Wednesday, June 29, 2011
SANS and MITRE released today the "Top 25 Most Dangerous Software Errors". This list ranks the most widespread and critical errors that can lead to serious vulnerabilities in software
and is a great educational tool to help programmers to prevent the kinds of vulnerabilities that plague the software industry.
I've been a
contributor of this list since the first release in 2009. It
amazes me to see vulnerabilities such as CWE-120 ('Classic
Buffer Overflow') still on the top of list for the following
reasons:
- Programmers really have to go out of their way to create
classic buffer overflows in modern languages such as C# and
Java. These languages, not C/C++, are the language of choice
for many developers nowadays creating new systems.
- Static code analysis tools do an excellent job finding
instances of buffer overflows.
- Modern compilers offer several ways to prevent
exploitation of this type of flaw without changing a single
line of code.
- Some companies did an outstanding job bringing awarness
to this issue and providing great security training to their
development teams, including QA.
Without necessarily producing better software, the industry
in general found a way to innovated itself out of a widespread
problem. Buffer overflow flaws are still prevalent out there
because we use a lot of legacy systems. I just don't find a lot
of new instances being discovered, at least in our tests. If
anything, this type of flaw is identified and fixed during the
development phase using static source code analysis tools that
are integrated to build systems.
Tuesday, June 14, 2011
I just came back from the ISSA speaker dinner and I'm really excited about tomorrow's event! ISSA clearly outgrew UCLA and the organization will need to deal with the growing pains of what is without a doubt going to be an outstanding conference. I’ll be
serving at a panel with Steve Lipner (Microsoft), Gary McGraw (Cigital) and Jeremiah Grossman (WhiteHat). John Dickson (Denim Group) will be the moderator.
Other
speakers include Marc Maiffret (eEye), Robert Brown (Western Bridge Corporate Federal Credit Union), Dan Cornell (Denim Group), Barbara Danzi (Garda Cash Logistics), Ariel Silverstone (Expedia), John Steven (Cigital), Mike Villegas (NewEgg, Inc.) and Tin Zaw (AT&T).
Thursday, June 9, 2011
As much as I love to manage a global team that is as passionate about Software Security as Symantec's Product Security, I'm still a software developer at heart. Needless to say, I had a real blast
presenting at Better Software. "Cosmic Truths about Software Quality" by Karl Wiegers was a very insightful presentation about the real meaning of quality and how to achieve it. Backed by facts and research, Michael Mah made a very persuasive presentation on the real cost of offshoring and why geography matters.

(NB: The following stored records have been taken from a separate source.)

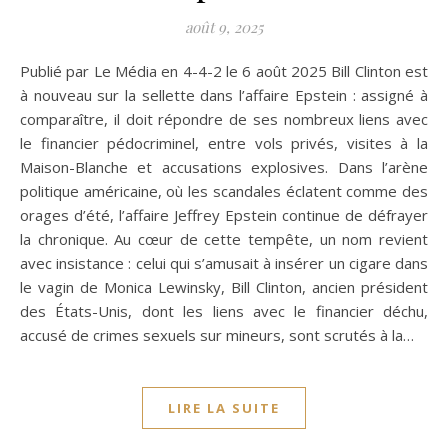
août 9, 2025
Publié par Le Média en 4-4-2 le 6 août 2025 Bill Clinton est
à nouveau sur la sellette dans l’affaire Epstein : assigné à
comparaître, il doit répondre de ses nombreux liens avec
le financier pédocriminel, entre vols privés, visites à la
Maison-Blanche et accusations explosives. Dans l’arène
politique américaine, où les scandales éclatent comme des
orages d’été, l’affaire Jeffrey Epstein continue de défrayer
la chronique. Au cœur de cette tempête, un nom revient
avec insistance : celui qui s’amusait à insérer un cigare dans
le vagin de Monica Lewinsky, Bill Clinton, ancien président
des États-Unis, dont les liens avec le financier déchu,
accusé de crimes sexuels sur mineurs, sont scrutés à la…
LIRE LA SUITE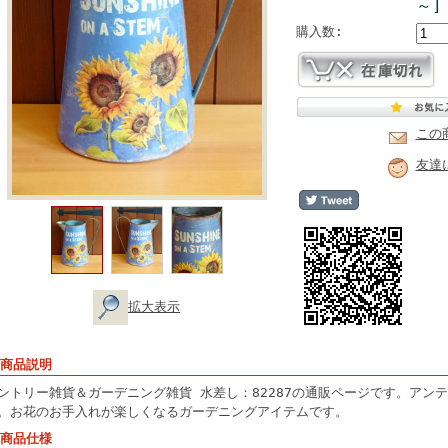
～]
購入数:
この
友達
拡大表示
 商品説明
ントリー雑貨＆ガーデニング雑貨 水差し：82287の通販ページです。アン
。お花のお手入れが楽しくなるガーデニングアイテムです。
 商品仕様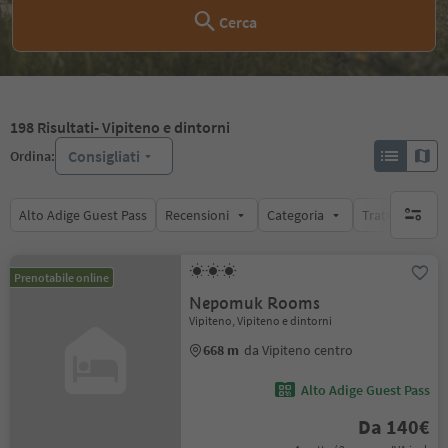
Cerca
198
Risultati
- Vipiteno e dintorni
Consigliati
Ordina:
Alto Adige Guest Pass
Recensioni
Categoria
Trattamento
nessun f
Prenotabile online
Nepomuk Rooms
Vipiteno, Vipiteno e dintorni
668 m
da Vipiteno centro
Alto Adige Guest Pass
Da 140€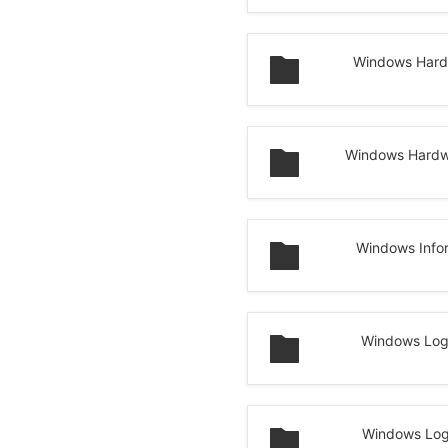
Windows Hard
Windows Hard
Windows Info
Windows Log
Windows Lo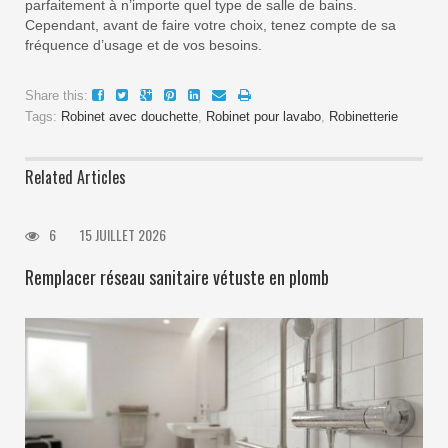
parfaitement à n’importe quel type de salle de bains.
Cependant, avant de faire votre choix, tenez compte de sa
fréquence d’usage et de vos besoins.
Share this:
Tags:
Robinet avec douchette
,
Robinet pour lavabo
,
Robinetterie
Related Articles
6
15 JUILLET 2026
Remplacer réseau sanitaire vétuste en plomb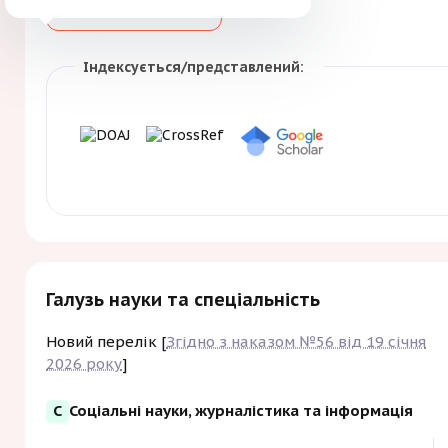
Більше
Зберегти
студентів гуманітарних факу
Індексується/представлений:
Галузь науки та спеціальність
Новий перелік [
Згідно з наказом №56 від 19 січня
2026 року
]
С
Соціальні науки, журналістика та інформація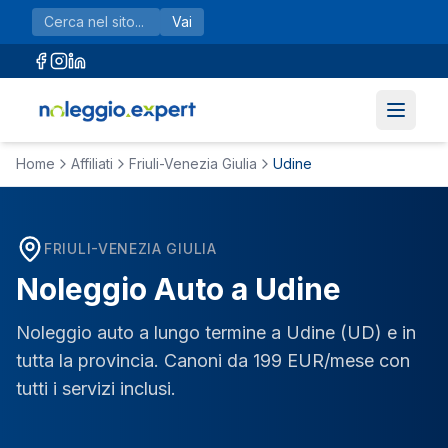
Vai al contenuto principale
Vai
Home
Affiliati
Friuli-Venezia Giulia
Udine
FRIULI-VENEZIA GIULIA
Noleggio Auto a
Udine
Noleggio auto a lungo termine a
Udine
(
UD
) e in
tutta la provincia. Canoni da 199 EUR/mese con
tutti i servizi inclusi.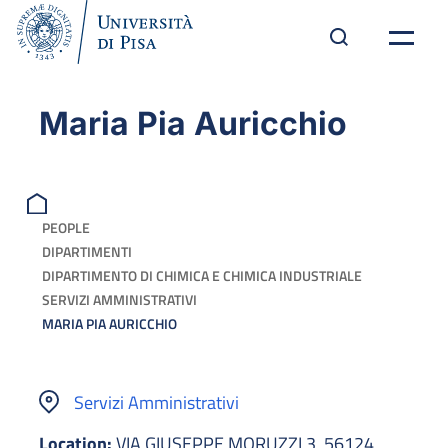
Maria Pia Auricchio
PEOPLE
DIPARTIMENTI
DIPARTIMENTO DI CHIMICA E CHIMICA INDUSTRIALE
SERVIZI AMMINISTRATIVI
MARIA PIA AURICCHIO
Servizi Amministrativi
Location:
VIA GIUSEPPE MORUZZI 3, 56124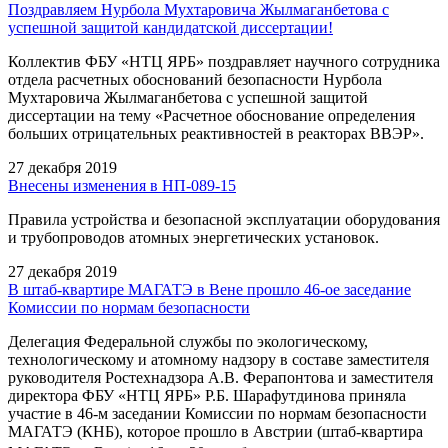
Поздравляем Нурбола Мухтаровича Жылмаганбетова с
успешной защитой кандидатской диссертации!
Коллектив ФБУ «НТЦ ЯРБ» поздравляет научного сотрудника
отдела расчетных обоснований безопасности Нурбола
Мухтаровича Жылмаганбетова с успешной защитой
диссертации на тему «Расчетное обоснование определения
больших отрицательных реактивностей в реакторах ВВЭР».
27 декабря 2019
Внесены изменения в НП-089-15
Правила устройства и безопасной эксплуатации оборудования
и трубопроводов атомных энергетических установок.
27 декабря 2019
В штаб-квартире МАГАТЭ в Вене прошло 46-ое заседание
Комиссии по нормам безопасности
Делегация Федеральной службы по экологическому,
технологическому и атомному надзору в составе заместителя
руководителя Ростехнадзора А.В. Ферапонтова и заместителя
директора ФБУ «НТЦ ЯРБ» Р.Б. Шарафутдинова приняла
участие в 46-м заседании Комиссии по нормам безопасности
МАГАТЭ (КНБ), которое прошло в Австрии (штаб-квартира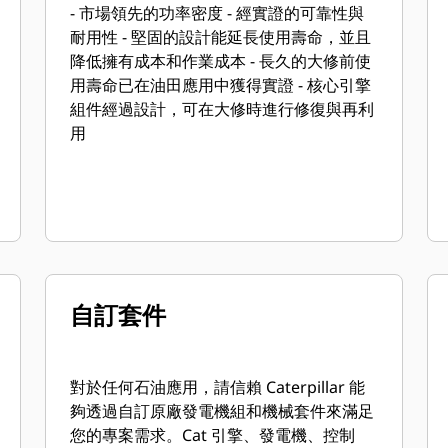
- 市場領先的功率密度 - 經實證的可靠性與
耐用性 - 堅固的設計能延長使用壽命，並且
降低擁有成本和作業成本 - 長久的大修前使
用壽命已在油田應用中獲得實證 - 核心引擎
組件經過設計，可在大修時進行修復與再利
用
自訂套件
對於任何石油應用，請信賴 Caterpillar 能
夠透過自訂原廠發電機組和機械套件來滿足
您的專案需求。Cat 引擎、發電機、控制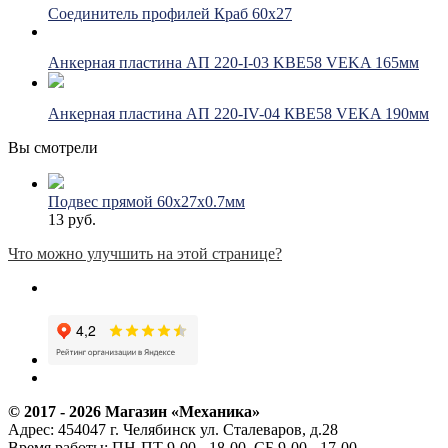
Соединитель профилей Краб 60х27
Анкерная пластина АП 220-I-03 KBE58 VEKA 165мм
Анкерная пластина АП 220-IV-04 КВЕ58 VEKA 190мм
Вы смотрели
Подвес прямой 60х27х0.7мм
13 руб.
Что можно улучшить на этой странице?
© 2017 - 2026
Магазин «Механика»
Адрес:
454047
г. Челябинск
ул. Сталеваров, д.28
Время работы:
ПН-ПТ 9-00 - 18-00, СБ 9-00 - 17-00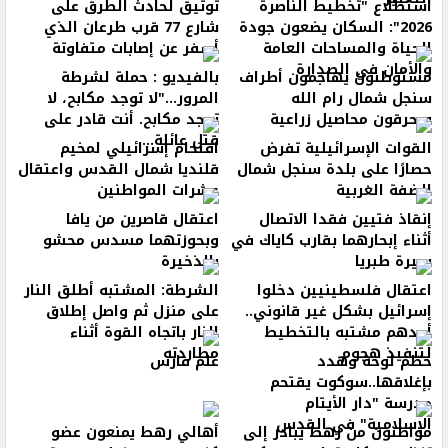
استطلاع "تخطيط الناصرة
توثيق لحادث الطرق على
2026": السكان يضعون جودة
شارع 77 قرب طرعان الذي
الحياة والمساحات العامة
أسفر عن إصابات متفاوتة
والأمان في الصدارة
مستوطنون يهاجمون أطراف
بالفيديو : حملة لشرطة
سنجل شمال رام الله
المرور..."لا توجد مكابح، لا
ويحرقون محاصيل زراعية
توجد مكابح. أنت قادر على
قتل عائلة...
القوات الإسرائيلية تفرض
اقتحام إسرائيلي لمخيم
حصارًا على بلدة سنجل شمال
قلنديا شمال القدس واعتقال
الضفة الغربية
عشرات المواطنين
إنقاذ فتيين فقدا الاتصال
اعتقال قاصرين من يافا
أثناء إبحارهما بقارب كاياك في
وبحوزتهما مسدس محشو
بحيرة طبريا
بالذخيرة
اعتقال فلسطينيين دخلوا
الشرطة: المشتبه أطلق النار
إسرائيل بشكل غير قانوني..
على منزل ثم واصل إطلاق
أحدهم مشتبه بالتخطيط
النار باتجاه القوة أثناء
لتنفيذ هجوم
مطاردته
حطّم لوحة وهدد
علم فارس
بإغلاقها..سوكوت يقتحم
مدرسة "دار الأيتام
الإسلامية" في القدس
مواطنون من رهط يبادر إلى
أهالي رهط يمنعون عضو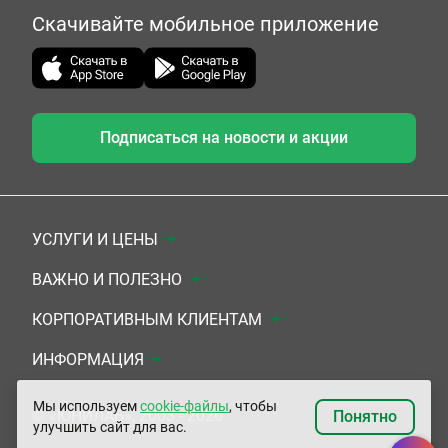
Скачивайте мобильное приложение
Подписаться на новости и акции
УСЛУГИ И ЦЕНЫ
Анализы
ВАЖНО И ПОЛЕЗНО
Комплексы
Документы для заключения договора
КОРПОРАТИВНЫМ КЛИЕНТАМ
УЗИ
Система скидок
Медицинским организациям
ИНФОРМАЦИЯ
ЭКГ/Холтер/СМАД
Подарочные сертификаты
Прочим организациям
О Компании
Мы используем
cookie-файлы
, чтобы
© «ЮНИЛАБ», 2003 - 2026
Понятно
улучшить сайт для вас.
Приемы врачей
Сертификаты на комплексные программы
Контакты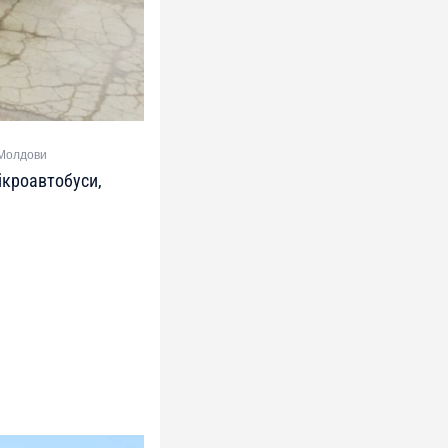
 Молдови
ікроавтобуси,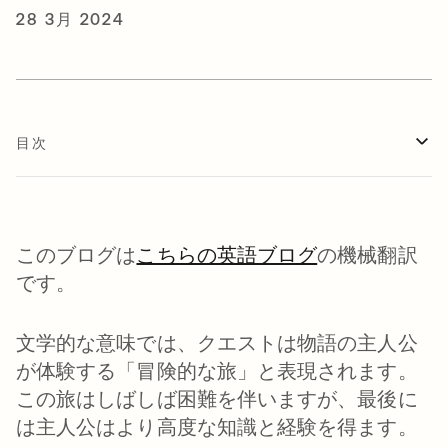
28 3月 2024
目次
このブログは
こちらの英語ブログ
の機械翻訳
です。
文学的な意味では、クエストは物語の主人公
が体験する「冒険的な旅」と表現されます。
この旅はしばしば困難を伴いますが、最後に
は主人公はより高度な知識と経験を得ます。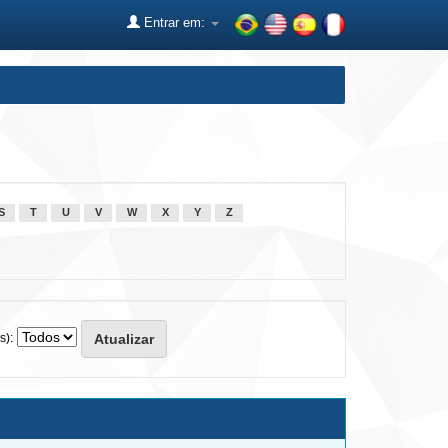
Entrar em:
S
T
U
V
W
X
Y
Z
s):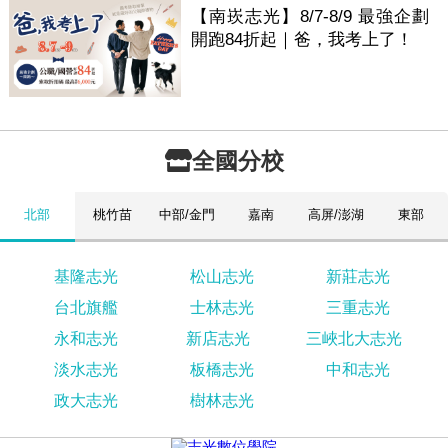
【南崁志光】8/7-8/9 最強企劃
開跑84折起｜爸，我考上了！
全國分校
北部
桃竹苗
中部/金門
嘉南
高屏/澎湖
東部
基隆志光
松山志光
新莊志光
台北旗艦
士林志光
三重志光
永和志光
新店志光
三峽北大志光
淡水志光
板橋志光
中和志光
政大志光
樹林志光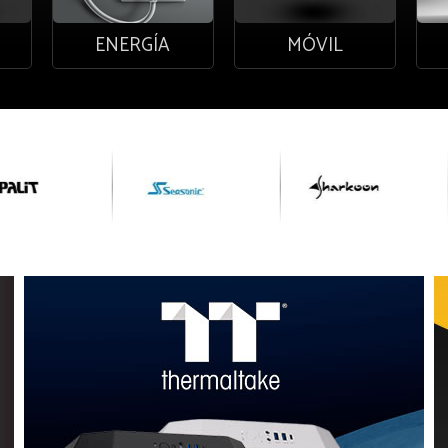
D
ENERGÍA
MÓVIL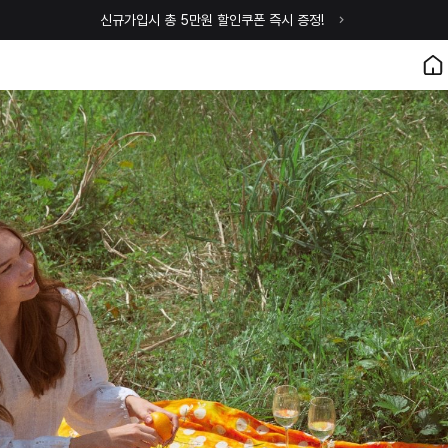
신규가입시 총 5만원 할인쿠폰 즉시 증정!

According to the official conference numbers, my presentation about secure coding had one of the top ratings from all the 65+ speakers. Who said developers don't care about security?
Monday, February 14, 2011
Valentine's day
Valentine's this year will be a bit different... I'm returning to Berkeley to present a talk about
my book, this time to the NetEcon group. Next, I'll head to RSA Conference and finally end the day at a business dinner with my boss and
a Symantec business partner.
Thursday, January 20, 2011
Black Hat
One of the best things about being
one of the first speakers to present at a conference is that it's possible to actually pay attention to the the other talks. ;-)
While there were several good talks, I highly recommend watching two: Bryan Sullivan's "Hey You, Get Off Of My Cloud: Denial of Service in the *aaS Era" and Tom Brennan, Ryan Barnett's "Checkmate with Denial of Service".